The Israeli-Palestinian conflict is among the world’s most intractable disputes. The past few decades of fighting over land, rights, and security have left many on both sides with hardened hearts.
The program Seeds of Peace works to soften those hearts and build bonds between Israelis and Palestinians. Since 1993, the organization has brought together thousands of Israeli and Palestinian youth at a campsite in Maine. (An important caveat is that participants are selected or nominated by their schools; the program is not a true random sample of Israelis and Palestinians.)
At the camp, teenagers work together on activities designed to promote integration. Every day, they engage in a few hours of professionally-facilitated dialogue where they exchange stories and personal experiences.
A team of researchers from the University of California Berkeley and the University of Chicago analyzed the Seeds of Peace camp in a recently released study. They specifically looked at how participants formed relationships with fellow campers in their ingroup (Palestinians with Palestinians, Israelis with Israelis) versus with campers in their outgroup (Palestinians with Israelis, and vice-versa). Using a series of surveys over 7 years of the program, they studied how attitudes changed among participants. On the last day of camp, participants were asked to name 5 to 10 peers to whom they became “most close,” so that researchers could map out the social bonds formed among campers.
What they found is that being in close proximity was especially impactful for forming relationships between campers in opposite groups. Participants were much more likely to become close with each other if they shared a bunk. But campers from opposite groups were over 11 times more likely to become close if they were bunkmates than if they lived in separate bunks. The researchers speculate that this is because “people are less likely to spontaneously engage with outgroup members in ways that promote relationships.”
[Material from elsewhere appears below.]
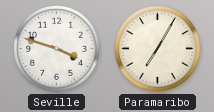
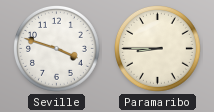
Paramaribo: 7:05 -> 8:45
In short: giving Israelis and Palestinians the chance to meet each other and engage in constructive activities with each other served as a powerful means to bridge divisions between them and draw them closer together.
This result is consistent with Gordon Allport’s intergroup contact theory. Allport was a 20th-century social psychologist who theorized that increased contact between people of different groups could reduce prejudice and social tension. But Allport noted that not all intergroup contact was equal: he suggested that certain conditions must be met for contact to be worthwhile, such as having the support of legitimate authorities (such as having an authority figure who welcomes contact between different groups rather than shunning it), common goals, a sense of interdependence, and a sense of having equal status.
Seeds of Peace meets all of these conditions because it creates an environment where Israeli and Palestinian youth have moderated discussions and engage in team-building activities as equals.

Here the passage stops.